Hot, humid weather didn't keep the crowds away from Martin Luther King Park on Sunday for the annual Juneteenth celebration.
In 1865, slaves in Galveston, Texas learned they had been freed months before but the news had traveled slowly in the chaos of the end of the Civil War.
When the word arrived that June, the newly-freed celebrated their Juneteenth and have continued the celebration to this day.
County Legislature Chair Betty Jean Grant says younger people see the weekend of events in the park and don't understand why the party.
"Many people see this as a day of celebration. They know it's Juneteenth; they don't know why we are celebrating so, we try to inform them," Grant said.
"People like Eva Doyle... make sure people know the history of Juneteenth. So, in addition to celebrating, we also have videos, we have people telling people Do you know about Juneteenth? Do you know why we celebrate Juneteenth?
The committee which sponsors the celebration is also aware of that lack of knowledge and is working on spreading the word.
Public Relations and Marketing head Jerome Williams says that education is spread across the event.

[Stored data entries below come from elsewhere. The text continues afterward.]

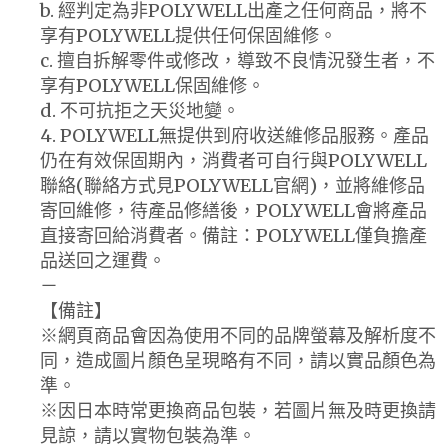
b. 經判定為非POLYWELL出產之任何商品，將不
享有POLYWELL提供任何保固維修。
c. 擅自拆解零件或修改，導致不良情況發生者，不
享有POLYWELL保固維修。
d. 不可抗拒之天災地變。
4. POLYWELL無提供到府收送維修品服務。產品
仍在有效保固期內，消費者可自行與POLYWELL
聯絡(聯絡方式見POLYWELL官網)，並將維修品
寄回維修，待產品修繕後，POLYWELL會將產品
直接寄回給消費者。備註：POLYWELL僅負擔產
品送回之運費。
－
【備註】
※網頁商品會因為使用不同的品牌螢幕及解析度不
同，造成圖片顏色呈現略有不同，請以實品顏色為
準。
※因日本時常更換商品包裝，若圖片無及時更換請
見諒，請以實物包裝為準。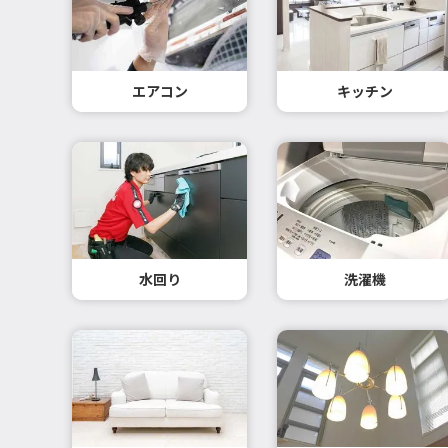
エアコン
キッチン
水回り
洗濯機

"(The) theme this year is breaking the invisible chains and what we want to do is get people more aware of what Juneteenth is all about and how it's about freedom and celebration. A lot of people really consider it the Fourth of July for African-Americans, Independence Day for African-Americans.)
With more and more African immigrants moving into this area, the restaurants and the merchandise stands reflect African roots and foods.